Amira saw her sister-in-law and hurried to meet her. The security officers wouldn’t let anyone else move about freely, and she was trying to reassure everyone that the party would soon resume. Mountains of fruit, ices, and nuts were ready in the kitchen. Amira’s long black hair lifted behind her in the cool breeze that made it a little easier to sit waiting in suspense.
“Go back with the children,” she told Susan breathlessly. “The President’s drunk, he’s sleeping it off. We’ll have to wait. I’ll send you word when he wakes up again.” There was a note of pleading in her voice, for she could see the bitter disappointment in her sister-in-law’s face.
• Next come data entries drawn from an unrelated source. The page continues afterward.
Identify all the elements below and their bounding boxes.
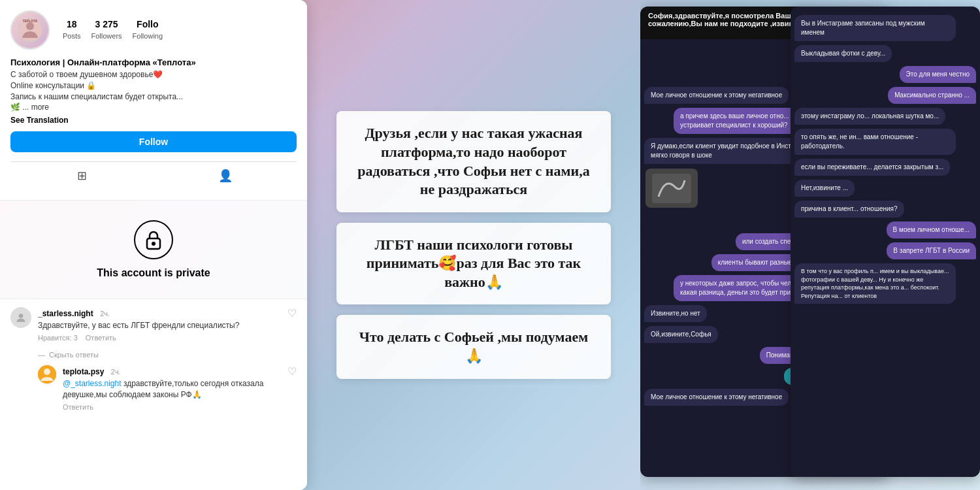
lock-icon — [144, 229, 163, 250]
comment-body: _starless.night 2ч. ♡ Здравствуйте, у ва… — [38, 307, 297, 342]
reply-reply-button[interactable]: Ответить — [63, 403, 93, 411]
profile-stats: 18 Posts 3 275 Followers Follo Following — [63, 19, 163, 41]
instagram-profile: TEPLOTA 18 Posts 3 275 Followers Follo — [0, 0, 307, 200]
card-3-text: Что делать с Софьей ,мы подумаем🙏 — [356, 328, 591, 365]
reply-time: 2ч. — [111, 368, 121, 376]
right-panel: София,здравствуйте,я посмотрела Ваш инст… — [640, 0, 980, 490]
comment-text: Здравствуйте, у вас есть ЛГБТ френдли сп… — [38, 320, 297, 331]
svg-point-4 — [152, 242, 155, 246]
stat-following: Follo Following — [133, 19, 163, 41]
profile-header: TEPLOTA 18 Posts 3 275 Followers Follo — [10, 10, 297, 50]
card-1-text: Друзья ,если у нас такая ужасная платфор… — [356, 124, 591, 199]
text-card-1: Друзья ,если у нас такая ужасная платфор… — [336, 111, 611, 212]
chat-body-right: Вы в Инстаграме записаны под мужским име… — [791, 7, 980, 310]
comment-time: 2ч. — [100, 310, 110, 318]
profile-name: Психология | Онлайн-платформа «Теплота» — [10, 57, 297, 67]
comment-username[interactable]: _starless.night — [38, 309, 93, 318]
center-panel: Друзья ,если у нас такая ужасная платфор… — [307, 0, 640, 490]
rmsg-4: этому инстаграму ло... локальная шутка м… — [794, 108, 945, 125]
posts-label: Posts — [63, 32, 81, 40]
text-card-3: Что делать с Софьей ,мы подумаем🙏 — [336, 315, 611, 378]
reply-button[interactable]: Ответить — [86, 334, 116, 342]
rmsg-2: Это для меня честно — [900, 66, 976, 83]
avatar: TEPLOTA — [10, 10, 50, 50]
rmsg-8: причина в клиент... отношения? — [794, 201, 904, 218]
reply-mention[interactable]: @_starless.night — [63, 379, 122, 388]
chat-screenshot-right: Вы в Инстаграме записаны под мужским име… — [791, 7, 980, 477]
bio-line-2: Online консультации 🔒 — [10, 80, 297, 91]
tab-grid[interactable]: ⊞ — [10, 162, 154, 189]
rmsg-5: то опять же, не ин... вами отношение - р… — [794, 129, 956, 155]
instagram-panel: TEPLOTA 18 Posts 3 275 Followers Follo — [0, 0, 307, 490]
reply-actions: Ответить — [63, 403, 297, 411]
card-2-text: ЛГБТ наши психологи готовы принимать🥰раз… — [356, 236, 591, 292]
rmsg-1: Выкладывая фотки с деву... — [794, 45, 892, 62]
likes-count: Нравится: 3 — [38, 334, 78, 342]
rmsg-7: Нет,извините ... — [794, 180, 855, 197]
reply-item: teplota.psy 2ч. ♡ @_starless.night здрав… — [38, 365, 297, 411]
main-layout: TEPLOTA 18 Posts 3 275 Followers Follo — [0, 0, 980, 490]
rmsg-0: Вы в Инстаграме записаны под мужским име… — [794, 15, 956, 41]
bio-more[interactable]: 🌿 ... more — [10, 102, 297, 113]
comment-item: _starless.night 2ч. ♡ Здравствуйте, у ва… — [10, 307, 297, 342]
rmsg-10: В запрете ЛГБТ в России — [887, 242, 976, 259]
chat-image-preview — [645, 169, 698, 208]
follow-button[interactable]: Follow — [10, 131, 297, 152]
posts-count: 18 — [63, 19, 81, 29]
rmsg-6: если вы переживаете... делается закрытым… — [794, 159, 950, 176]
following-count: Follo — [133, 19, 163, 29]
reply-heart-icon[interactable]: ♡ — [287, 365, 297, 378]
svg-rect-9 — [652, 174, 691, 203]
text-card-2: ЛГБТ наши психологи готовы принимать🥰раз… — [336, 223, 611, 305]
private-account-section: This account is private — [0, 200, 307, 299]
comment-header: _starless.night 2ч. ♡ — [38, 307, 297, 319]
rmsg-3: Максимально странно ... — [888, 87, 976, 104]
reply-header: teplota.psy 2ч. ♡ — [63, 365, 297, 377]
rmsg-11: В том что у вас профиль п... имем и вы в… — [794, 263, 956, 304]
comment-actions: Нравится: 3 Ответить — [38, 334, 297, 342]
person-icon: 👤 — [218, 169, 233, 183]
profile-tabs: ⊞ 👤 — [10, 161, 297, 189]
svg-text:TEPLOTA: TEPLOTA — [23, 19, 38, 23]
bio-line-1: С заботой о твоем душевном здоровье❤️ — [10, 69, 297, 80]
hide-replies[interactable]: — Скрыть ответы — [38, 351, 297, 359]
stat-followers: 3 275 Followers — [91, 19, 122, 41]
rmsg-9: В моем личном отноше... — [887, 221, 976, 238]
reply-body: teplota.psy 2ч. ♡ @_starless.night здрав… — [63, 365, 297, 411]
see-translation-link[interactable]: See Translation — [10, 116, 297, 125]
msg-13: Мое личное отношение к этому негативное — [644, 389, 789, 406]
grid-icon: ⊞ — [77, 169, 87, 183]
svg-point-8 — [44, 368, 50, 375]
reply-text: @_starless.night здравствуйте,только сег… — [63, 378, 297, 400]
svg-point-1 — [26, 22, 34, 30]
msg-2: Мое личное отношение к этому негативное — [644, 87, 789, 104]
followers-count: 3 275 — [91, 19, 122, 29]
reply-avatar — [38, 365, 56, 384]
msg-9: Извините,но нет — [644, 305, 707, 322]
bio-line-3: Запись к нашим специалистам будет открыт… — [10, 91, 297, 103]
reply-username[interactable]: teplota.psy — [63, 367, 104, 376]
stat-posts: 18 Posts — [63, 19, 81, 41]
dash-icon: — — [38, 351, 45, 359]
svg-point-6 — [19, 314, 24, 318]
lock-icon-container — [134, 220, 173, 259]
tab-tagged[interactable]: 👤 — [154, 162, 297, 189]
heart-icon[interactable]: ♡ — [287, 307, 297, 319]
profile-bio: Психология | Онлайн-платформа «Теплота» … — [10, 57, 297, 125]
followers-label: Followers — [91, 32, 122, 40]
following-label: Following — [133, 32, 163, 40]
comments-section: _starless.night 2ч. ♡ Здравствуйте, у ва… — [0, 299, 307, 490]
private-account-text: This account is private — [97, 267, 210, 279]
commenter-avatar — [10, 307, 31, 328]
msg-10: Ой,извините,Софья — [644, 326, 718, 343]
“All right, we’ll go back,” said Susan, narrow-lipped. “Let’s hope this wasn’t for nothing. That fine horse, all that money!”
“But I want to wait here,” insisted Taufik, who would have liked to stay with the soldiers. Without a word his mother took him by the ear, and he shrieked, although it hadn’t hurt him in the least. He was probably toying with the idea that the soldiers might come to his rescue, but no one took any notice of him, and when Jusuf kicked his backside he ran down the steep path, howling.